The paper not only yanked the cartoon but issued a groveling apology to its overly sensitive readers.
We have deleted a tweet that linked to a cartoon we published Monday on the war in Gaza. We have also taken down the drawing from our site.
A note from David Shipley, Opinion Editor: https://t.co/HwAagLpGe2
— Washington Post Opinions (@PostOpinions) November 9, 2023
“A cartoon we published by Michael Ramirez on the war in Gaza, a cartoon whose publication I approved, was seen by many readers as racist. This was not my intent. I saw the drawing as a caricature of a specific individual, the Hamas spokesperson who celebrated the attacks on unarmed civilians in Israel,” read the apology from David Shipley, the paper’s opinion editor.
“However, the reaction to the image convinced me that I had missed something profound, and divisive, and I regret that. Our section is aimed at finding commonalities, understanding the bonds that hold us together, even in the darkest times,” Shipley said.
According to Fox News Digital, Shipley “handpicked the anti-Hamas cartoon after the cartoonist provided multiple options for him to choose from,” and Ramirez predicted the cartoon “would spark some sort of visceral reaction among some based on the current political climate but suggested those who claim to be advocating for innocent Palestinians ‘have a tendency to kind of erase the boundaries’ when it comes to Hamas,” the outlet reported.
“In this case, we both thought that was a bold cartoon,” Ramirez said, telling the outlet that Shipley “begged” him not to resign over the decision to censor the provocative work.
“He knew that I wasn’t happy with it… And he begged me not to quit,” he said. “And honestly, I thought about the consequences of that. If I quit, then the cancel culture people win because they basically exorcise the Washington Post of my cartoon, and I didn’t want to give them that luxury.”
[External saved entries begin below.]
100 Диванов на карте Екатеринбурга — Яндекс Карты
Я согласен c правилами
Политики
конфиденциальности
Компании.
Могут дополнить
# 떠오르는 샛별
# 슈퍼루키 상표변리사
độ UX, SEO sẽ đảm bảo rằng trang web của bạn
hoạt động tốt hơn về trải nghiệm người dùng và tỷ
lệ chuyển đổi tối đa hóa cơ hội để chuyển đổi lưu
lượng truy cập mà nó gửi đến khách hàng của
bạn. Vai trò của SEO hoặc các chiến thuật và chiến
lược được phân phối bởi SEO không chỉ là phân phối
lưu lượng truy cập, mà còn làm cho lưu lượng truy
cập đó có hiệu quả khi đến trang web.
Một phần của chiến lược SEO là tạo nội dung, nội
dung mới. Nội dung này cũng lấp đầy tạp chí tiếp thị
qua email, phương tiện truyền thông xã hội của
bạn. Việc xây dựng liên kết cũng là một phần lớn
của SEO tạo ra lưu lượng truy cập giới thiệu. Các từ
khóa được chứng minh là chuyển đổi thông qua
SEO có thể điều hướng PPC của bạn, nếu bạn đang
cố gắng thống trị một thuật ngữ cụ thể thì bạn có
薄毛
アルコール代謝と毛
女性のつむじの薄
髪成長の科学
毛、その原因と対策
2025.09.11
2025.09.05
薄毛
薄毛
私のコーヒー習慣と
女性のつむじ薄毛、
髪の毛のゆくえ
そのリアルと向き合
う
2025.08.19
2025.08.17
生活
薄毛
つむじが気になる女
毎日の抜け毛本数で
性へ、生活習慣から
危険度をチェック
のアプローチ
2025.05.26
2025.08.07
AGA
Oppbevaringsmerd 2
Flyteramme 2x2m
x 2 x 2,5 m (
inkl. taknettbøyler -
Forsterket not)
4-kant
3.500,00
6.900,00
“So I told David I would do two more cartoons for the Washington Post and just see how it goes and then reassess our relationship,” he added.
The artist said that he liked the editor and respected his efforts to “expand The Washington Post to accommodate a larger variety of views,” he said that the censorship of the mockery of Hamas was “unfortunate.”
“I think David resisted the idea of doing this initially. And he was very apologetic to me for doing this,” he said, adding that he’s glad the cartoon has led to a debate about the “systematic undermining of the freedom of speech.”
“I want an open debate. I think America is better, more extraordinary because of that,” Ramirez said.